在沼气重整过程中，由于烧结、积碳等原因，镍基催化剂容易失活。本研究以Ni为活性组分，以BN为载体，探索Ca、Ce、La的掺杂来增强催化剂的碱性。Ca、Ce和La可以与载体BN形成Ca2BO4、CeBO3、LaBO3等，同时提高了活性组分的分散性。
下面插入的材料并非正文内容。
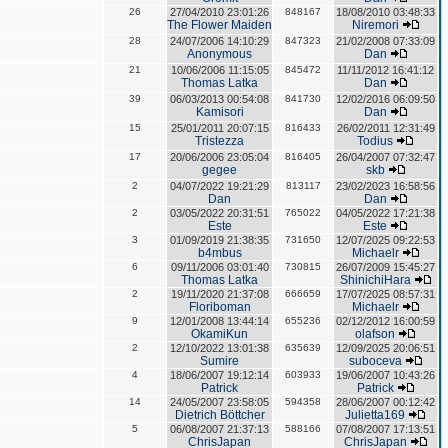
26
27/04/2010 23:01:26
848167
18/08/2010 03:48:33
The Flower Maiden
Niremori
28
24/07/2006 14:10:29
847323
21/02/2008 07:33:09
Anonymous
Dan
21
10/06/2006 11:15:05
845472
11/11/2012 16:41:12
Thomas Latka
Dan
39
06/03/2013 00:54:08
841730
12/02/2016 06:09:50
Kamisori
Dan
15
25/01/2011 20:07:15
816433
26/02/2011 12:31:49
Tristezza
Todius
17
20/06/2006 23:05:04
816405
26/04/2007 07:32:47
gegee
skb
2
04/07/2022 19:21:29
813117
23/02/2023 16:58:56
Dan
Dan
2
03/05/2022 20:31:51
765022
04/05/2022 17:21:38
Este
Este
3
01/09/2019 21:38:35
731650
12/07/2025 09:22:53
b4mbus
Michaelr
6
09/11/2006 03:01:40
730815
26/07/2009 15:45:27
Thomas Latka
ShinichiHara
2
19/11/2020 21:37:08
666659
17/07/2025 08:57:31
Floriboman
Michaelr
9
12/01/2008 13:44:14
655236
02/12/2012 16:00:59
OkamiKun
olafson
2
12/10/2022 13:01:38
635639
12/09/2025 20:06:51
Sumire
suboceva
4
18/06/2007 19:12:14
603933
19/06/2007 10:43:26
Patrick
Patrick
14
24/05/2007 23:58:05
594358
28/06/2007 00:12:42
Dietrich Böttcher
Julietta169
5
06/08/2007 21:37:13
588166
07/08/2007 17:13:51
ChrisJapan
ChrisJapan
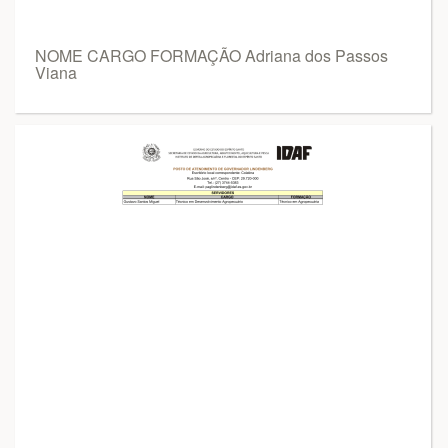
NOME CARGO FORMAÇÃO Adriana dos Passos
Viana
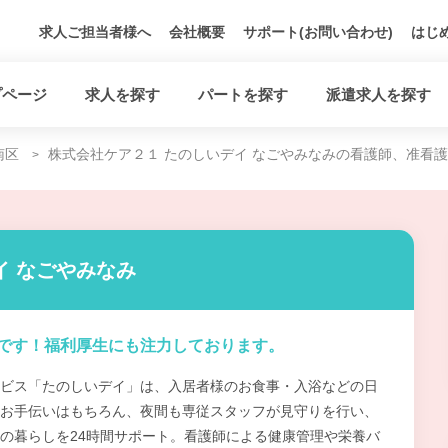
求人ご担当者様へ
会社概要
サポート(お問い合わせ)
はじ
プページ
求人を探す
パートを探す
派遣求人を探す
南区
株式会社ケア２１ たのしいデイ なごやみなみの看護師、准看
イ なごやみなみ
です！福利厚生にも注力しております。
ビス「たのしいデイ」は、入居者様のお食事・入浴などの日
お手伝いはもちろん、夜間も専従スタッフが見守りを行い、
の暮らしを24時間サポート。看護師による健康管理や栄養バ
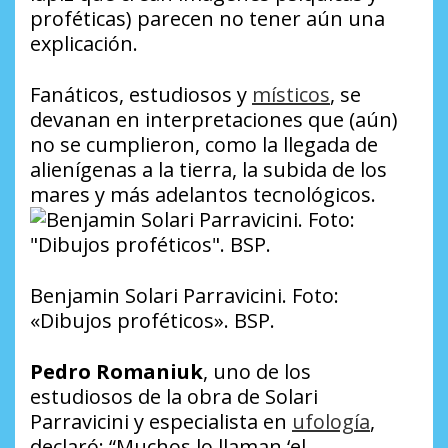
proféticas) parecen no tener aún una
explicación.
Fanáticos, estudiosos y
místicos
, se
devanan en interpretaciones que (aún)
no se cumplieron, como la llegada de
alienígenas a la tierra, la subida de los
mares y más adelantos tecnológicos.
Benjamin Solari Parravicini. Foto:
«Dibujos proféticos». BSP.
Pedro Romaniuk
, uno de los
estudiosos de la obra de Solari
Parravicini y especialista en
ufología
,
declaró: “Muchos lo llaman ‘el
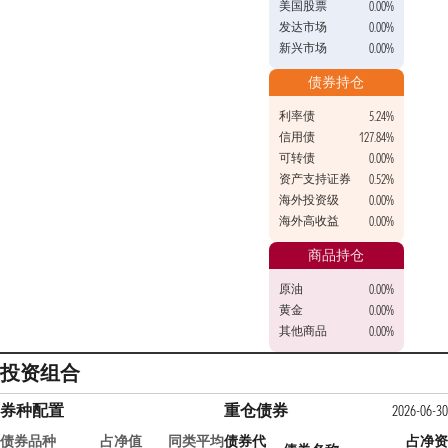
美国股票
0.00%
发达市场
0.00%
新兴市场
0.00%
债券持仓
利率债
5.24%
信用债
127.84%
可转债
0.00%
资产支持证券
0.52%
海外投资级
0.00%
海外高收益
0.00%
商品持仓
原油
0.00%
黄金
0.00%
其他商品
0.00%
投资组合
券种配置
重仓债券
2026-06-30
债券品种
占净值
同类平均
债券代
占净资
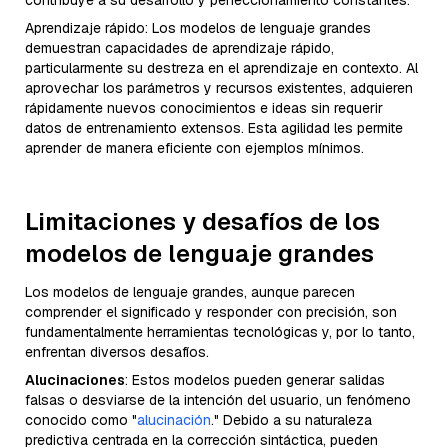
contribuye a su desarrollo y perfeccionamiento constantes.
Aprendizaje rápido: Los modelos de lenguaje grandes
demuestran capacidades de aprendizaje rápido,
particularmente su destreza en el aprendizaje en contexto. Al
aprovechar los parámetros y recursos existentes, adquieren
rápidamente nuevos conocimientos e ideas sin requerir
datos de entrenamiento extensos. Esta agilidad les permite
aprender de manera eficiente con ejemplos mínimos.
Limitaciones y desafíos de los
modelos de lenguaje grandes
Los modelos de lenguaje grandes, aunque parecen
comprender el significado y responder con precisión, son
fundamentalmente herramientas tecnológicas y, por lo tanto,
enfrentan diversos desafíos.
Alucinaciones
: Estos modelos pueden generar salidas
falsas o desviarse de la intención del usuario, un fenómeno
conocido como "
alucinación
." Debido a su naturaleza
predictiva centrada en la corrección sintáctica, pueden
Ca和La的共掺杂不仅形成了梯度碱性位点，而且改善了活性组分与载体的相互作用，促进了CO2的吸附和积碳活化，提高了催化剂的热稳定性。此外，还比较了掺杂La和共掺杂CaLa对催化剂活性和稳定性的影响。XRD、XPS、TG、TEM、Raman、H2-TPR、CO2-TPD等表征结果表明，NiCaLaCeBN比NiLaCeBN具有更多的碱性吸附位点和更强的热稳定性。在反应温度为800℃，WHSV = 31,310 mLgCat−1h−1，CH4:CO2:N2:H2O摩尔比为3:2:1:2的条件下，NiCaLaCeBN催化剂的转化率约为95% (CH4), 54% (CO2)，产物H2/CO比接近2。连续运行200 h后，仍保持优良的活性和稳定性。

本文章由计算机程序翻译，如有差异，请以英文原文为准。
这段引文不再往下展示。